▶ **Try it**
Copy out every line of the records in which "annunci" can be found.
──────────
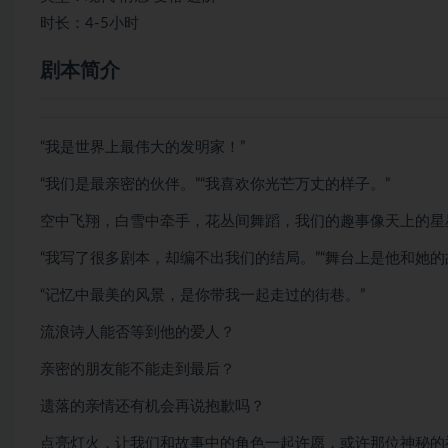
时长：4-5小时
剧本简介
“我是世界上最伟大的发明家！”
“我们是最亲密的伙伴。”“我喜欢你光芒万丈的样子。”
空中飞翔，白雪中牵手，花丛间舞蹈，我们的趣事像天上的星
“我写了很多剧本，却编不出我们的结局。”“舞台上是他和她的
“记忆中最美的风景，是你带我一起走过的街巷。”
流浪诗人能否等到他的爱人？
亲密的朋友能不能走到最后？
遗落的亲情还有机会再说抱歉吗？
点亮灯火，让我们和故事中的角色一起许愿，或许那位神秘的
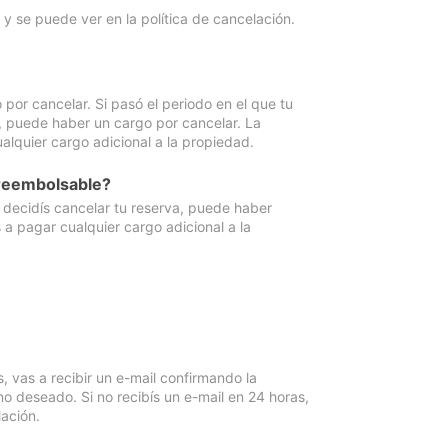
y se puede ver en la política de cancelación.
por cancelar. Si pasó el periodo en el que tu
e, puede haber un cargo por cancelar. La
lquier cargo adicional a la propiedad.
 reembolsable?
i decidís cancelar tu reserva, puede haber
a pagar cualquier cargo adicional a la
vas a recibir un e-mail confirmando la
o deseado. Si no recibís un e-mail en 24 horas,
ación.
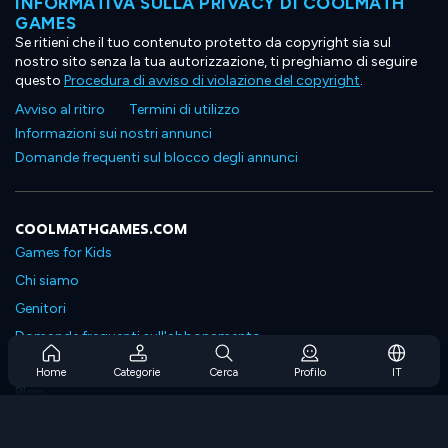
INFORMATIVA SULLA PRIVACY DI COOLMATH
GAMES
Se ritieni che il tuo contenuto protetto da copyright sia sul
nostro sito senza la tua autorizzazione, ti preghiamo di seguire
questo
Procedura di avviso di violazione del copyright
.
Avviso al ritiro
Termini di utilizzo
Informazioni sui nostri annunci
Domande frequenti sul blocco degli annunci
COOLMATHGAMES.COM
Games for Kids
Chi siamo
Genitori
Domande frequenti sull'abbonamento
Supporto in abbonamento
Home
Categorie
Cerca
Profilo
IT
Blog
Developers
──────────
▶ **Output of the exercise**
Informazioni sui nostri annunci
Domande frequenti sul blocco degli annunci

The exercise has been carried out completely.